Issue 121221.1: Allow DW_AT_type with DW_TAG_string_type

Author: Kendrick Wong
Champion: Kendrick Wong
Date submitted: 2012-12-21
Date revised:
Date closed:
Type: Enhancement
Status: Accepted
DWARF Version: 5
Section 5.9, pg 98
The purpose of this write up is to replace the existing proposal 120213.1 by Tobias Burnus: 
"Allow DW_AT_type with DW_TAG_string_type"

Section 5.9 String Type Entries, pg 98

The DWARF spec currently does not allow to specify the type (DW_AT_type) for strings (DW_TAG_string_type).

That's a problem for Fortran, where different string types can exists. For instance, GCC's gfortran [since 
4.4] has a kind=1 (one byte) and a kind=4 (four bytes, for UCS-4) character type. The NAG compiler (nagfor 
5.3) supports besides the one-byte type also UCS-2, UCS-4, and Shift-JIS.

Note: UCS-4 is an (optional) feature of the Fortran 2003 standard (ISO/IEC 1539-1:2004; see also Fortran 
2008, ISO/IEC 1539-1:2010).

[Information from John Bishop]
From the document with this title page:

   WD 1539-1 J3/10-007r1 (F2008 Working Document) 24th November 2010 16:43

Section 4.4.3 Character type; subsection 4.4.3.1 Character sets, paragraphy 3:

[quote]
The character set specified in ISO/IEC 646:1991 (International Reference Version) is referred to as the 
ASCII character set and its corresponding representation method is ASCII character kind.  The character 
set UCS-4 as specified in ISO/IEC 10646 is referred to as the ISO 10646 character set and its corresponding
method is the ISO 10646 character kind.
[end quote]

Section 4.4.3.2 says that there is no standard list of character "kinds" but every kind provided by the 
"processor" (the combined hardware/software system from a vendor) must have a blank character.

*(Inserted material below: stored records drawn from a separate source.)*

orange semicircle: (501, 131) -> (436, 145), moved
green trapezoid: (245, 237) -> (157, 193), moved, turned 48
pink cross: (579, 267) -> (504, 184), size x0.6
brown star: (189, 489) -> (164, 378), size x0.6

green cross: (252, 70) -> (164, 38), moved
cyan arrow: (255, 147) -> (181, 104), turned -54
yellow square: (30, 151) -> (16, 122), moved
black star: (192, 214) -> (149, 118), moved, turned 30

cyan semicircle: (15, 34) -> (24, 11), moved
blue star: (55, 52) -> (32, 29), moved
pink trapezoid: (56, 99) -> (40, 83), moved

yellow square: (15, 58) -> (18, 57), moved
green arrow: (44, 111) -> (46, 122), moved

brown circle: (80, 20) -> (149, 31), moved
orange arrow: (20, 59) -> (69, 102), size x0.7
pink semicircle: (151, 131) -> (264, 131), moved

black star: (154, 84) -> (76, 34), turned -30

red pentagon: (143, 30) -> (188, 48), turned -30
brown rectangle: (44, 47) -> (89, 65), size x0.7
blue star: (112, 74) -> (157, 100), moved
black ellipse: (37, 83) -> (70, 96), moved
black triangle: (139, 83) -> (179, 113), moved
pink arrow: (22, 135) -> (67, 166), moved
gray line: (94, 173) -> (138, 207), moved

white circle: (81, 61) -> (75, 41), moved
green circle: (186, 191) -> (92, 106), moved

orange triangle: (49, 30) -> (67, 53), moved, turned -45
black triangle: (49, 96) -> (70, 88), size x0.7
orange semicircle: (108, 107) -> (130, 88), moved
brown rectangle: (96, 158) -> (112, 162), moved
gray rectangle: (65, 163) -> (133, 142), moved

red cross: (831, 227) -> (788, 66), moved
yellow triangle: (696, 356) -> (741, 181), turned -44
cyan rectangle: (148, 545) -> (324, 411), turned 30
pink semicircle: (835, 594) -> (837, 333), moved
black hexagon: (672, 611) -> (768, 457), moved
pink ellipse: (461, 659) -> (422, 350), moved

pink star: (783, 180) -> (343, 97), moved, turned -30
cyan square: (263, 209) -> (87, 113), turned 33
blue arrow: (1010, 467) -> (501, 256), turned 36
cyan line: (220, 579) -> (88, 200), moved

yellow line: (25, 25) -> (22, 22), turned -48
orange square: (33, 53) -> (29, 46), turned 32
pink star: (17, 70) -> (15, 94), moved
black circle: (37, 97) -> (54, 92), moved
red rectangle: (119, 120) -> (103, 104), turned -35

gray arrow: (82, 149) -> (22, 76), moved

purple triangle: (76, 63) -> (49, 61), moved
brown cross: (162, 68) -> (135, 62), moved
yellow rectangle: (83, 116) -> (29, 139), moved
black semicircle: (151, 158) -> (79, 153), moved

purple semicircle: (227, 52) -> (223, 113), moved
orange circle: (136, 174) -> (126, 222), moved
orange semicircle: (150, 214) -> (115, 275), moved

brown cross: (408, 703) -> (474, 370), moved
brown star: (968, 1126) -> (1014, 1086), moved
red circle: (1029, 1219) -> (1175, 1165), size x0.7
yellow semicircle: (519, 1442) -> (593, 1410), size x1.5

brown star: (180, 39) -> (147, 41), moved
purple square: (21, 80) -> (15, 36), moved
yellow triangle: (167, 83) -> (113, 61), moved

Section 13.7.145 ("selected_char_kind(name)") says that the defined kinds are DEFAULT, ASCII and ISO_10646 
and that processors may support other kinds.
[end Information from John Bishop]

Proposal:

A string type entry may have a DW_AT_type attribute describing how each character is encoded and is to be 
interepreted.  The value of this attribute is a base type entry represented by a debugging information entry 
with the tag DW_TAG_base_type.  If the attribute is absent, then the character is encoded using the system 
default.

Add new encoding value:
DW_ATE_UCS      Unicode character (fixed size per character)
DW_ATE_ascii    ASCII character

The DW_ATE_UCS encoding is intended for Unicode character encoding (see ISO/IEC 10646).  For example, UCS-4
(ISO 10646 character set) is represented by a base type entry with an encoding attribute whose value is 
DW_ATE_UCS and a byte size attribute whose value is 4.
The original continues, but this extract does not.